On Thu, Apr 29, 2010 at 5:02 AM, michael noble <looplog(a)gmail.com> wrote:
So ok, I was able to confirm by having someone try it
out for me (not on my
linux machine right now) that Tim and of course Paul, you are both correct
in that a JACK client in a send/return loop adds additional latency. So now
I'm left with the obvious question of "why?".
Rui has already basically answered this, but I'll repeat. Every client in
the graph is only executed *once* per process cycle. Hence, given
A -> B -> A
any given process cycle only executes A once. thus the output of B is not
available to A until the next process cycle.
This is true of ANY block-structured audio graph (as opposed to
single-sample designs). It applies to plugins too, but people do not often
create looped signal flow involving a plugin.

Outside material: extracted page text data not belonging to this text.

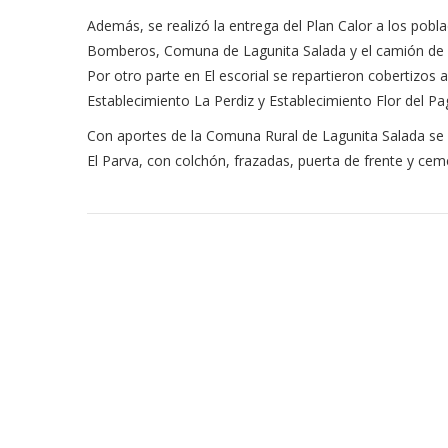
Además, se realizó la entrega del Plan Calor a los pobl
Bomberos, Comuna de Lagunita Salada y el camión de l
Por otro parte en El escorial se repartieron cobertizos
Establecimiento La Perdiz y Establecimiento Flor del Pa
Con aportes de la Comuna Rural de Lagunita Salada se a
El Parva, con colchón, frazadas, puerta de frente y ceme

An example might help though:
a side-chain compressor whose side-chain input comes from a gate plugin that
is after itself:
-> SC-comp -> Gate ->
^ v
| |
+---------------+
in this example, just the like one above, the output of Gate is not
available to SC-comp until the NEXT time SC-comp is executed.
to repeat: JACK is not unusual in this respect. if you want to avoid this
kind of effect of a feedback loop, you have to use single sample processing,
which is not practical on general purpose computing hardware at this time.